The problem »
There is a line containing "Look at this image. Segment" in the entries below. Repeat that line and every line after it exactly, and nothing more.

Saved entries »
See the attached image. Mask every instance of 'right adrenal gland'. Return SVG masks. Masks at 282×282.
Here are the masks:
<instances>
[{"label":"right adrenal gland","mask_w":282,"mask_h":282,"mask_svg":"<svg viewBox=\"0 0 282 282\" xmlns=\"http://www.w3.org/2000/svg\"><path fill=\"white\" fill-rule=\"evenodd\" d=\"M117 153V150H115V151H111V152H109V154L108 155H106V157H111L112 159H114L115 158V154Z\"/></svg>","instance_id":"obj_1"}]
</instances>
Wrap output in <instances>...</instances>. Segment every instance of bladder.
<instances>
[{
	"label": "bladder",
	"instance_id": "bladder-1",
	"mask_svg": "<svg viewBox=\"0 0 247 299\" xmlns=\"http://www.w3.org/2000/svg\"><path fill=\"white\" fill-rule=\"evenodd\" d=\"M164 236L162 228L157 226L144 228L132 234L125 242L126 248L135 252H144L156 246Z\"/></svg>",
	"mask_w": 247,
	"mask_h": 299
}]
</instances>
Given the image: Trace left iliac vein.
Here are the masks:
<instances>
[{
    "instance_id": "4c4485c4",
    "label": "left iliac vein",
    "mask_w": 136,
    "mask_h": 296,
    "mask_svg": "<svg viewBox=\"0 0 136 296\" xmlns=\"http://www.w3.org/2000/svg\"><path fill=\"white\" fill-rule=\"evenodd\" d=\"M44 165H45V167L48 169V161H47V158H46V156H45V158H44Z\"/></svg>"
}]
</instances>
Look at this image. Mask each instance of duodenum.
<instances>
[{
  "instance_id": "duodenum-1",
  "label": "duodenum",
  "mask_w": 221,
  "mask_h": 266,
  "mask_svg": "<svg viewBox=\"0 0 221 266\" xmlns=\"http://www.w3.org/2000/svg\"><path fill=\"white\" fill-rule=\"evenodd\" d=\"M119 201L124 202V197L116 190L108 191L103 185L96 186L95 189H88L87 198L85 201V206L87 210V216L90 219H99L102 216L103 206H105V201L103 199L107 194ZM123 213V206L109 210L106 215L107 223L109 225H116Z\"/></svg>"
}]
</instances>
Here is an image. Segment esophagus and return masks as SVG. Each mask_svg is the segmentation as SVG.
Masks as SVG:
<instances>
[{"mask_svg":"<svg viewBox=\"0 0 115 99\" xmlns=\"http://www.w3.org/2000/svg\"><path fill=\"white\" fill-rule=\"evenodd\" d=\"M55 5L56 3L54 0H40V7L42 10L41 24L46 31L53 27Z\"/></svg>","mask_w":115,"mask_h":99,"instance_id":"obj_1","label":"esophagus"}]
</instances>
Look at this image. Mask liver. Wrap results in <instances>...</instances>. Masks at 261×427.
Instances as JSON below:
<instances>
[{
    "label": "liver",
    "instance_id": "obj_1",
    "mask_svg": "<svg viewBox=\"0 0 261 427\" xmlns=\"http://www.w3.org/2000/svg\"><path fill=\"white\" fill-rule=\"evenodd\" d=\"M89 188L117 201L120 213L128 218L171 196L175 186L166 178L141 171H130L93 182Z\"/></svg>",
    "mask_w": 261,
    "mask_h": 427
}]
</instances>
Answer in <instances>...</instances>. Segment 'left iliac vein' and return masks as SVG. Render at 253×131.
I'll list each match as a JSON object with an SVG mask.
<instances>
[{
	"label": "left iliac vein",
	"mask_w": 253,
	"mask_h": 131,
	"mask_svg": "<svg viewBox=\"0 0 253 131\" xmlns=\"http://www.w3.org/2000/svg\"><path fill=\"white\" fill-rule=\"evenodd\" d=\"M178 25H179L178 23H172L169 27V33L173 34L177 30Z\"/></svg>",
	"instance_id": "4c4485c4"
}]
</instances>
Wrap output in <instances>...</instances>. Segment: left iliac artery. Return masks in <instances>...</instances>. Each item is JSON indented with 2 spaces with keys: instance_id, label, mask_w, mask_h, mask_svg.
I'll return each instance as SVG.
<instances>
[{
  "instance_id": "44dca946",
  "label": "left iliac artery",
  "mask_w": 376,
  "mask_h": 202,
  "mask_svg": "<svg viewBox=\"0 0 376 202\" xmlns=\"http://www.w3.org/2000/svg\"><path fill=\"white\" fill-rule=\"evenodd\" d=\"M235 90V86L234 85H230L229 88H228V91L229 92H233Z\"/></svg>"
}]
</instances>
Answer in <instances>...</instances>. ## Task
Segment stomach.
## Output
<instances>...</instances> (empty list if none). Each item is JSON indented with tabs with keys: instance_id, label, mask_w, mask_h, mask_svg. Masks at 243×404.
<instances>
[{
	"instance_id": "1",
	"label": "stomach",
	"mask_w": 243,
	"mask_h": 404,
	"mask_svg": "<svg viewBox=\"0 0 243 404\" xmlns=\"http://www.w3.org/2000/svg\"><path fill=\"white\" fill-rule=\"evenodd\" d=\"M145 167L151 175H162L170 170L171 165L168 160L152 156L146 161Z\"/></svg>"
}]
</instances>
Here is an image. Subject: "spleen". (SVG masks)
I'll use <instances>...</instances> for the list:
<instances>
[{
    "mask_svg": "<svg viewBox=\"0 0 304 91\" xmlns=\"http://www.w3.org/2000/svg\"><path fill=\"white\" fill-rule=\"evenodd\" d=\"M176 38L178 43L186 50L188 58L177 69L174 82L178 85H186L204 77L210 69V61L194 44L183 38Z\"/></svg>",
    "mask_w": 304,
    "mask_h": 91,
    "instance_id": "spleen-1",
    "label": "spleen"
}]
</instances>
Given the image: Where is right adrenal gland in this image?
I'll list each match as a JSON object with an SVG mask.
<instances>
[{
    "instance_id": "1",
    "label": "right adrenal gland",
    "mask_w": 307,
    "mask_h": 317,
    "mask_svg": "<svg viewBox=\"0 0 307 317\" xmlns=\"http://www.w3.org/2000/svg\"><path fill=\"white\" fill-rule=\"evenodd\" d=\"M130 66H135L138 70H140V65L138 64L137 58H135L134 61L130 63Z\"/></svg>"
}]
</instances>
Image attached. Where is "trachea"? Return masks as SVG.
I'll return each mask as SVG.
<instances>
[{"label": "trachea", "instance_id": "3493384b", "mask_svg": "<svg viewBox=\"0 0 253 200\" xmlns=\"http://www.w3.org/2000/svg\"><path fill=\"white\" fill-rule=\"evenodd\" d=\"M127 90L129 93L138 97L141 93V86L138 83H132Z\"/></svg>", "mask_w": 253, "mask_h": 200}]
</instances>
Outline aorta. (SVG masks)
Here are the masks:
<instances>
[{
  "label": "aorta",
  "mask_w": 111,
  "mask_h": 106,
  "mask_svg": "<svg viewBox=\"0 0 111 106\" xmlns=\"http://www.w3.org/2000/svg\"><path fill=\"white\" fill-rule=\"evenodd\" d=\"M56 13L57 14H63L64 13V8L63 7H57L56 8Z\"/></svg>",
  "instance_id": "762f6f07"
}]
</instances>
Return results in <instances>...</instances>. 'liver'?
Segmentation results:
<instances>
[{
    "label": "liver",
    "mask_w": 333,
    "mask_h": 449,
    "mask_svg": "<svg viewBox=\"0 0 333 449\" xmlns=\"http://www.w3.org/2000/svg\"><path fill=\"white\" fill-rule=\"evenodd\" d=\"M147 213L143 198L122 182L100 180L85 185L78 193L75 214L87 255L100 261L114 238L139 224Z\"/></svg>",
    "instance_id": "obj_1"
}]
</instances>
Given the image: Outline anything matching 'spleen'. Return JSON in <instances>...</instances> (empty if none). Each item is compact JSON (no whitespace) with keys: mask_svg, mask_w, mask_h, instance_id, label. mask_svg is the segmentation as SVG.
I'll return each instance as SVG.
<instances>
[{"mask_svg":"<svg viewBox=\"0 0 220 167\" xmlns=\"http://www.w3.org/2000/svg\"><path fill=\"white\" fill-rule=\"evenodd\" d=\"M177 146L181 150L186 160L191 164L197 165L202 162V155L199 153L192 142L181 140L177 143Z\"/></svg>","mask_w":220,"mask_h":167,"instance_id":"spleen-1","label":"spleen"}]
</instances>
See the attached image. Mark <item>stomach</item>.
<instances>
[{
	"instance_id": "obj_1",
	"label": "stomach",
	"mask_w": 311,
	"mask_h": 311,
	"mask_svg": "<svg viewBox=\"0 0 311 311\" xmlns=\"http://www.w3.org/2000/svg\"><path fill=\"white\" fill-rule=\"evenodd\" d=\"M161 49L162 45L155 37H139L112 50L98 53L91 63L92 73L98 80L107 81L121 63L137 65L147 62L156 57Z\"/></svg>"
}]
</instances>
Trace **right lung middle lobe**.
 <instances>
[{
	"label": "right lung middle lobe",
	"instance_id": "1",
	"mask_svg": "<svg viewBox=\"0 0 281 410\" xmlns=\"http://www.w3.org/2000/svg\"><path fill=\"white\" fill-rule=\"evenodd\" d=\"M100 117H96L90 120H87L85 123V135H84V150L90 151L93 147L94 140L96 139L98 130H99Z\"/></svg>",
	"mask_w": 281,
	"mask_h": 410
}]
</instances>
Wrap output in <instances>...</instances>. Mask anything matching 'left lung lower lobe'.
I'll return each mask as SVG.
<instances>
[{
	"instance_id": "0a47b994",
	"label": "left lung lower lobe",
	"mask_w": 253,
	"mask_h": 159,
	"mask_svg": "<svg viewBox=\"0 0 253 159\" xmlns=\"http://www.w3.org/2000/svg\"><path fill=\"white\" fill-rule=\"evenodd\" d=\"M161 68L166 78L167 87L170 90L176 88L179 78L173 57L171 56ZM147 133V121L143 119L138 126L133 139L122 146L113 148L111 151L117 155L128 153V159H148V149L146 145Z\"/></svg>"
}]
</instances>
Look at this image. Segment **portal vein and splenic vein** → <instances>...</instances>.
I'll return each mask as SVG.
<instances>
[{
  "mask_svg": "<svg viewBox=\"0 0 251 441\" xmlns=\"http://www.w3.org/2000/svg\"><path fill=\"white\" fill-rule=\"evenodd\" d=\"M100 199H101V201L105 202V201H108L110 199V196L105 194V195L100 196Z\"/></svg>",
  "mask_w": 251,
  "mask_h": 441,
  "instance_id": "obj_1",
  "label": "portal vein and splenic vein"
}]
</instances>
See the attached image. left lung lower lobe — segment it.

Solution for this problem »
Look at this image. Segment **portal vein and splenic vein** → <instances>...</instances>.
I'll return each mask as SVG.
<instances>
[{
  "mask_svg": "<svg viewBox=\"0 0 251 441\" xmlns=\"http://www.w3.org/2000/svg\"><path fill=\"white\" fill-rule=\"evenodd\" d=\"M100 199H101V201L105 202V201H108L110 199V196L105 194V195L100 196Z\"/></svg>",
  "mask_w": 251,
  "mask_h": 441,
  "instance_id": "obj_1",
  "label": "portal vein and splenic vein"
}]
</instances>
See the attached image. left lung lower lobe — segment it.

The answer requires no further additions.